Con Ratti che si trova fronteggiare fascismo e nazismo, quasi «religioni politiche» dai disegni totalitari (mentre nell’Urss si consolida l’altro totalitarismo, quello comunista); che dilata gli orizzonti missionari; che vuole ricristianizzare la società con piglio decisionista; che interpreta una sua linea politico-diplomatica connotata dall’ «illusione concordataria»: diciassette concordati o convenzioni con Stati diversi specie se baluardi contro bolscevismo e modernità laica (e tra questi, quello tra la Santa Sede e l’Italia di Mussolini nel ’29 e con la Germania nel ’33, l’anno dell’ascesa di Hitler). Con Ratti, ancora, che segna il suo magistero con tante encicliche in ogni campo (da ricordare qui quella di denuncia del nazismo e del comunismo, la Mit Brennender Sorge e la Divini Redemptoris); che gestisce l’accentramento sotto l’autorità diretta della Santa Sede delle opere missionarie (tra proteste di vescovi e congregazioni condizionate da logiche coloniali); che nomina i primi vescovi indigeni in Cina dando impulso alle Chiese Orientali; che canonizza figure di Santi come Giovanni Bosco, Tommaso Moro, Bernadette, Teresa di Lisieux; che conosce già il peso dei media ed inaugura la Radio Vaticana progettata personalmente da Guglielmo Marconi; che vive il «tempo della guerra» - l’eredità del primo conflitto mondiale, la guerra contro l’Etiopia, poi, nel quadro degli anni Trenta, le differenti guerre contro la Chiesa nella Russia comunista, nel Messico rivoluzionario, nella Spagna repubblicana; che ha una sua posizione sull’antisemitismo e manifesta il suo pensiero sulle leggi razziali…

 

Certo, per una maggior comprensione sua e del suo tempo, occorrerà anche alzare bene i riflettori sull’«entourage» di Pio XI. Dove troviamo fedeli interpreti come il cardinal Gasparri - riconfermato segretario di Stato mentre è ancora nella sua cella del Conclave - o il successore Eugenio Pacelli; e vescovi come Faulhaber, Verdier oppure Schuster; ed esecutori come i gesuiti Ledóchowski e Tacchi Venturi; come pure tecnici ed organizzatori anche laici a lui assai vicini: da Bartolomeo Nogara a Leone Castelli.

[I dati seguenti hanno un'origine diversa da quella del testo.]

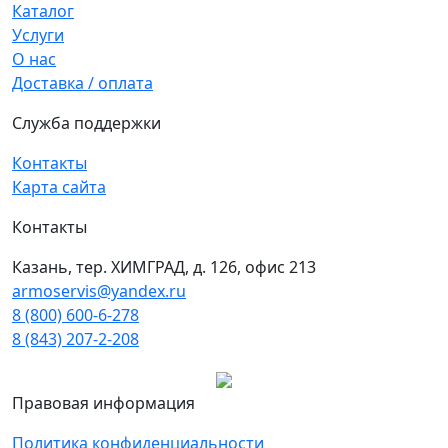
Каталог
Услуги
О нас
Доставка / оплата
Служба поддержки
Контакты
Карта сайта
Контакты
Казань, тер. ХИМГРАД, д. 126, офис 213
armoservis@yandex.ru
8 (800) 600-6-278
8 (843) 207-2-208
Правовая информация
Политика конфиденциальности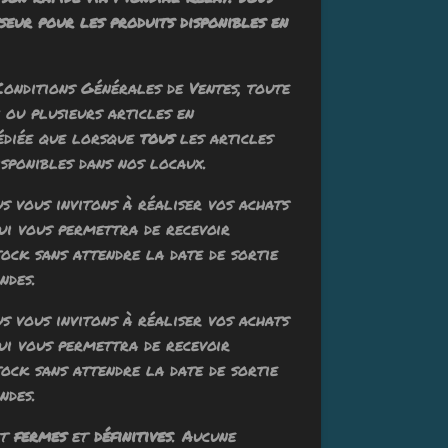
seur pour les produits disponibles en
Conditions Générales de Ventes, toute
ou plusieurs articles en
édiée que lorsque
tous
les articles
sponibles dans nos locaux.
ous vous invitons à réaliser vos achats
qui vous permettra de recevoir
tock sans attendre la date de sortie
ndes.
ous vous invitons à réaliser vos achats
qui vous permettra de recevoir
tock sans attendre la date de sortie
ndes.
nt
fermes
et
définitives
. Aucune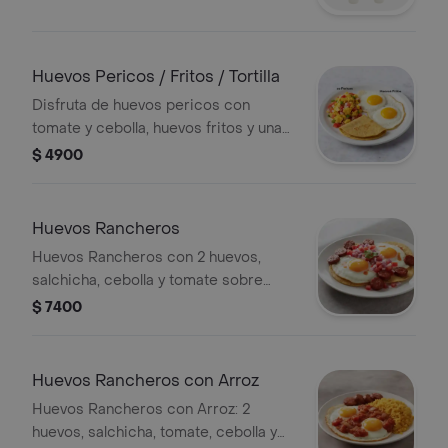
Huevos Pericos / Fritos / Tortilla
Disfruta de huevos pericos con
tomate y cebolla, huevos fritos y una
tortilla. Perfecto para un brunch
$ 4900
completo.
Huevos Rancheros
Huevos Rancheros con 2 huevos,
salchicha, cebolla y tomate sobre
tortillas.
$ 7400
Huevos Rancheros con Arroz
Huevos Rancheros con Arroz: 2
huevos, salchicha, tomate, cebolla y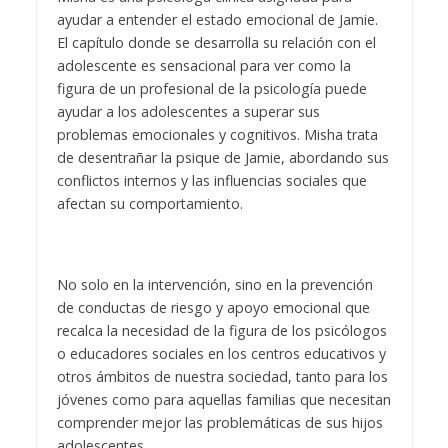
ayudar a entender el estado emocional de Jamie.
El capítulo donde se desarrolla su relación con el
adolescente es sensacional para ver como la
figura de un profesional de la psicología puede
ayudar a los adolescentes a superar sus
problemas emocionales y cognitivos. Misha trata
de desentrañar la psique de Jamie, abordando sus
conflictos internos y las influencias sociales que
afectan su comportamiento.
No solo en la intervención, sino en la prevención
de conductas de riesgo y apoyo emocional que
recalca la necesidad de la figura de los psicólogos
o educadores sociales en los centros educativos y
otros ámbitos de nuestra sociedad, tanto para los
jóvenes como para aquellas familias que necesitan
comprender mejor las problemáticas de sus hijos
adolescentes.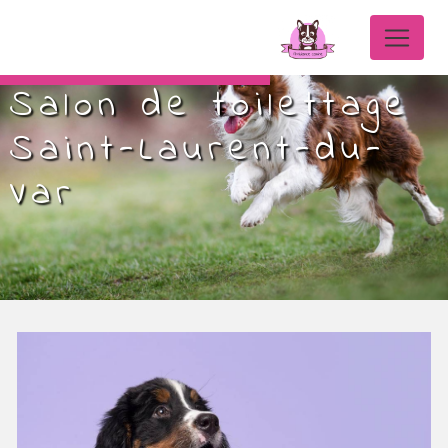
Panneau de gestion des cookies
Salon de toilettage
Saint-Laurent-du-
Var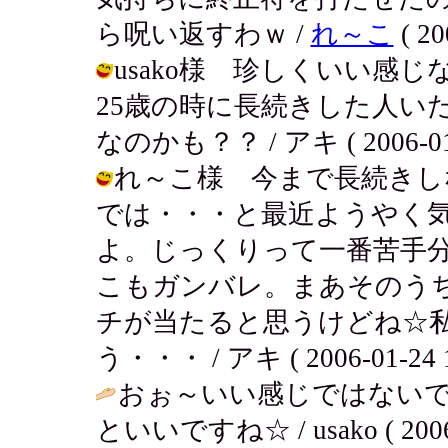
ら呪い返すわｗ /
れ～こ
( 20
usako様 珍しくいい感
25歳の時に長続きした人い
なのかも？？ / アキ ( 2006-01-2
れ～こ様 今まで長続きし
では・・・と最近ようやく
よ。じっくりって一番苦手
こもガンバレ。まあそのう
チが当たると思うけどね☆
う・・・ / アキ ( 2006-01-24 1
おぉ～いい感じではない
といいですね☆ / usako ( 2006-0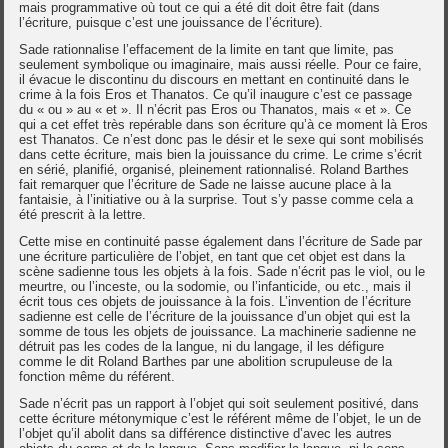
mais programmative où tout ce qui a été dit doit être fait (dans
l’écriture, puisque c’est une jouissance de l’écriture).
Sade rationnalise l’effacement de la limite en tant que limite, pas
seulement symbolique ou imaginaire, mais aussi réelle. Pour ce faire,
il évacue le discontinu du discours en mettant en continuité dans le
crime à la fois Eros et Thanatos. Ce qu’il inaugure c’est ce passage
du « ou » au « et ». Il n’écrit pas Eros ou Thanatos, mais « et ». Ce
qui a cet effet très repérable dans son écriture qu’à ce moment là Eros
est Thanatos. Ce n’est donc pas le désir et le sexe qui sont mobilisés
dans cette écriture, mais bien la jouissance du crime. Le crime s’écrit
en sérié, planifié, organisé, pleinement rationnalisé. Roland Barthes
fait remarquer que l’écriture de Sade ne laisse aucune place à la
fantaisie, à l’initiative ou à la surprise. Tout s’y passe comme cela a
été prescrit à la lettre.
Cette mise en continuité passe également dans l’écriture de Sade par
une écriture particulière de l’objet, en tant que cet objet est dans la
scène sadienne tous les objets à la fois. Sade n’écrit pas le viol, ou le
meurtre, ou l’inceste, ou la sodomie, ou l’infanticide, ou etc., mais il
écrit tous ces objets de jouissance à la fois. L’invention de l’écriture
sadienne est celle de l’écriture de la jouissance d’un objet qui est la
somme de tous les objets de jouissance. La machinerie sadienne ne
détruit pas les codes de la langue, ni du langage, il les défigure
comme le dit Roland Barthes par une abolition scrupuleuse de la
fonction même du référent.
Sade n’écrit pas un rapport à l’objet qui soit seulement positivé, dans
cette écriture métonymique c’est le référent même de l’objet, le un de
l’objet qu’il abolit dans sa différence distinctive d’avec les autres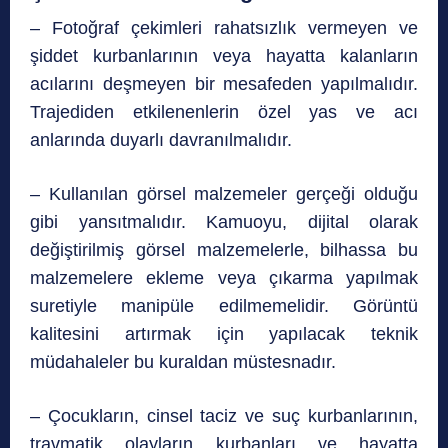
– Fotoğraf çekimleri rahatsızlık vermeyen ve
şiddet kurbanlarının veya hayatta kalanların
acılarını deşmeyen bir mesafeden yapılmalıdır.
Trajediden etkilenenlerin özel yas ve acı
anlarında duyarlı davranılmalıdır.
– Kullanılan görsel malzemeler gerçeği olduğu
gibi yansıtmalıdır. Kamuoyu, dijital olarak
değiştirilmiş görsel malzemelerle, bilhassa bu
malzemelere ekleme veya çıkarma yapılmak
suretiyle manipüle edilmemelidir. Görüntü
kalitesini artırmak için yapılacak teknik
müdahaleler bu kuraldan müstesnadır.
– Çocukların, cinsel taciz ve suç kurbanlarının,
travmatik olayların kurbanları ve hayatta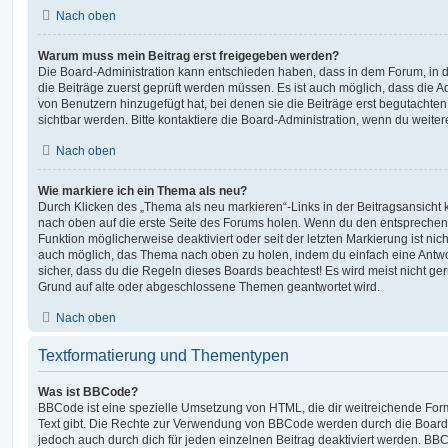
Nach oben
Warum muss mein Beitrag erst freigegeben werden?
Die Board-Administration kann entschieden haben, dass in dem Forum, in de
die Beiträge zuerst geprüft werden müssen. Es ist auch möglich, dass die A
von Benutzern hinzugefügt hat, bei denen sie die Beiträge erst begutachten
sichtbar werden. Bitte kontaktiere die Board-Administration, wenn du weiter
Nach oben
Wie markiere ich ein Thema als neu?
Durch Klicken des „Thema als neu markieren“-Links in der Beitragsansich
nach oben auf die erste Seite des Forums holen. Wenn du den entsprechende
Funktion möglicherweise deaktiviert oder seit der letzten Markierung ist nic
auch möglich, das Thema nach oben zu holen, indem du einfach eine Antwort
sicher, dass du die Regeln dieses Boards beachtest! Es wird meist nicht ge
Grund auf alte oder abgeschlossene Themen geantwortet wird.
Nach oben
Textformatierung und Thementypen
Was ist BBCode?
BBCode ist eine spezielle Umsetzung von HTML, die dir weitreichende For
Text gibt. Die Rechte zur Verwendung von BBCode werden durch die Board
jedoch auch durch dich für jeden einzelnen Beitrag deaktiviert werden. BB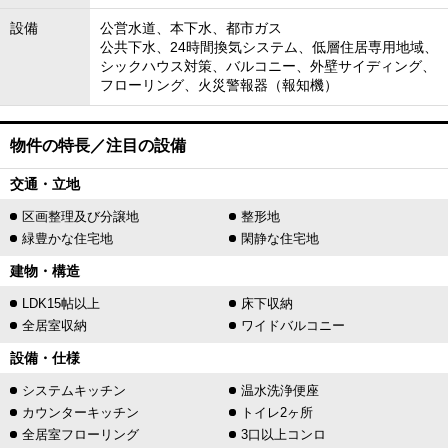
設備
公営水道、本下水、都市ガス
公共下水、24時間換気システム、低層住居専用地域、
シックハウス対策、バルコニー、外壁サイディング、
フローリング、火災警報器（報知機）
物件の特長／注目の設備
交通・立地
区画整理及び分譲地
整形地
緑豊かな住宅地
閑静な住宅地
建物・構造
LDK15帖以上
床下収納
全居室収納
ワイドバルコニー
設備・仕様
システムキッチン
温水洗浄便座
カウンターキッチン
トイレ2ヶ所
全居室フローリング
3口以上コンロ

Ma alla fine ci si potrà persino convincere che, sì, forse è stato lui il primo Pontefice dell'epoca contemporanea. Di certo, tengono a sottolineare i collaboratori del Centro Internazionale di Studi e Documentazione Pio X una cosa ebbe ben chiara: «Che la Chiesa sarebbe stata chiamata nei decenni seguenti ad annunciare il suo messaggio in un mondo profondamente scristianizzato». Inoltre gli va attribuito «un grande merito»: «Quello di aver dotato il Vaticano di tutte quelle strutture che ancora oggi consentono al Papa di dare concretezza al proprio mandato spirituale».